Segment Open

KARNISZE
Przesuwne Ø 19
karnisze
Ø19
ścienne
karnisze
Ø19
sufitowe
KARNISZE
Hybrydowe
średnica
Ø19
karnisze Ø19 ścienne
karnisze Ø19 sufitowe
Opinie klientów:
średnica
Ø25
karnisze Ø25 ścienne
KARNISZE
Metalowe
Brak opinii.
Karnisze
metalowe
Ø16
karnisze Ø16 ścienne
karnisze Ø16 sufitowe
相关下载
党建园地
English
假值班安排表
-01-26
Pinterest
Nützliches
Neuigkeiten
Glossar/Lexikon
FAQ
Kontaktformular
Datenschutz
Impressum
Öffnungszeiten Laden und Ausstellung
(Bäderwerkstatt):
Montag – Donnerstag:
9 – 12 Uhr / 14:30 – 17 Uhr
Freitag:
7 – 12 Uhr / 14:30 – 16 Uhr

Segment Closed
Segment Open

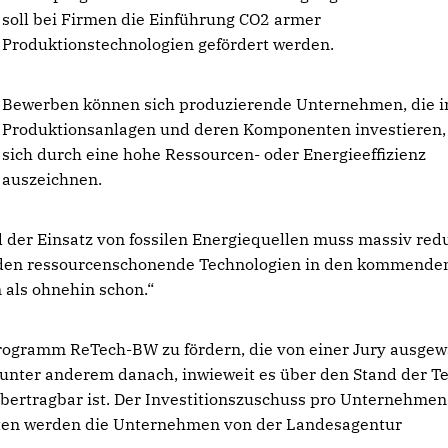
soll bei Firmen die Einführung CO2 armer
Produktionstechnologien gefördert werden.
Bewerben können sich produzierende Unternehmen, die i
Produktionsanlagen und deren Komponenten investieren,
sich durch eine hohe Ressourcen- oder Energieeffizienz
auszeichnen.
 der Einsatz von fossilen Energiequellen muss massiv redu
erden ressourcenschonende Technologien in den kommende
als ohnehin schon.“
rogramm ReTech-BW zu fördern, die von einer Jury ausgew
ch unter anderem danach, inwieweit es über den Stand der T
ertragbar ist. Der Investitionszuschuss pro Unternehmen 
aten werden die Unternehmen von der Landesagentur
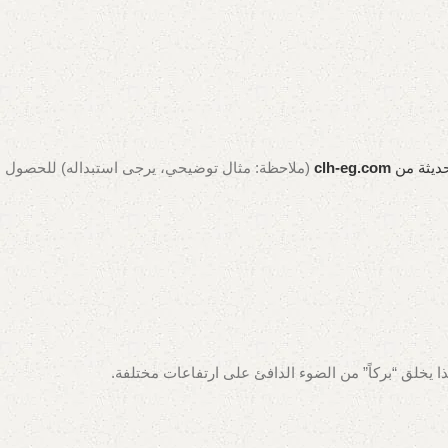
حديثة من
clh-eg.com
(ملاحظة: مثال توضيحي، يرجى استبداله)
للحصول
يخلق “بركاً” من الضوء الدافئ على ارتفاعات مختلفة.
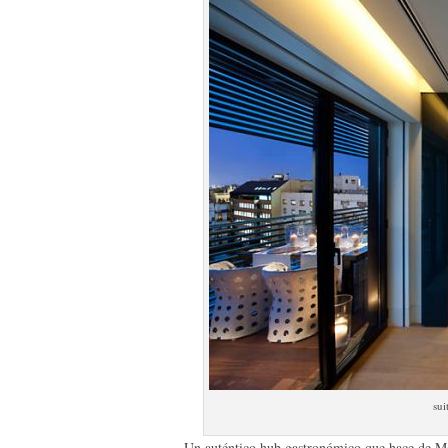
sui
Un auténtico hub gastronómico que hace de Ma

Segment Closed
Segment Open

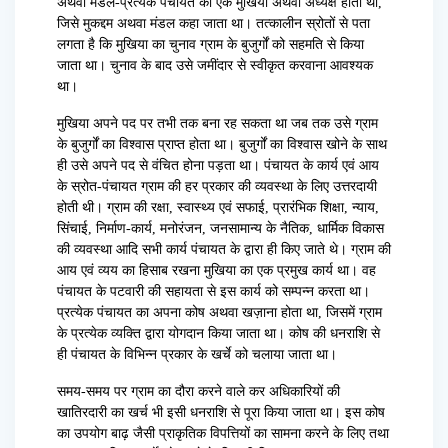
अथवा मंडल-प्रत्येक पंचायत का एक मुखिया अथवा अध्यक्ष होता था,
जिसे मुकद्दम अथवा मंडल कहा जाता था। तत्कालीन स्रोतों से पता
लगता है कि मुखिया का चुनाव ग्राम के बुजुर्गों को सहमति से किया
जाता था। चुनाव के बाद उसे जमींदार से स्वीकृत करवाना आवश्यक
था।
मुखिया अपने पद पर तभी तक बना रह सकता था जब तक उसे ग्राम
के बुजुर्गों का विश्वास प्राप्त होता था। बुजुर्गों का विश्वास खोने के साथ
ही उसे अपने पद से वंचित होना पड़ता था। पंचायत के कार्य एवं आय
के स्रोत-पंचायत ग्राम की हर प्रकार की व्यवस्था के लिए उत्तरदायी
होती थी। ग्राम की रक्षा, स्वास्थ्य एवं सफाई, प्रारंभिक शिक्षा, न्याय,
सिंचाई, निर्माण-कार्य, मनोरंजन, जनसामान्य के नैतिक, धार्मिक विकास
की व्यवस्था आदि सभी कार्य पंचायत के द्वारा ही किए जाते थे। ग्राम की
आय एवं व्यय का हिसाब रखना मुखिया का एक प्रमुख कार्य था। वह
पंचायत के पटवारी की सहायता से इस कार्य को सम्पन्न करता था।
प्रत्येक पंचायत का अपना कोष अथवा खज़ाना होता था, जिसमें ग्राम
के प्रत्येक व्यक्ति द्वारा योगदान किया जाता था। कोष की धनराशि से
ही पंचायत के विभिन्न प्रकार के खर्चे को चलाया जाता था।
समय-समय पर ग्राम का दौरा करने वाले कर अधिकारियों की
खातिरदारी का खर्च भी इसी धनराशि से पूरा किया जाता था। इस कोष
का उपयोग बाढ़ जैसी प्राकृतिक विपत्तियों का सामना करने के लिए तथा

Segment Closed

What is needed
Return exactly, and only, the lines above starting at the line that contains "ही पंचायत के" and ending at the line that contains "का उपयोग बाढ़".

Result
ही पंचायत के विभिन्न प्रकार के खर्चे को चलाया जाता था।
समय-समय पर ग्राम का दौरा करने वाले कर अधिकारियों की
खातिरदारी का खर्च भी इसी धनराशि से पूरा किया जाता था। इस कोष
का उपयोग बाढ़ जैसी प्राकृतिक विपत्तियों का सामना करने के लिए तथा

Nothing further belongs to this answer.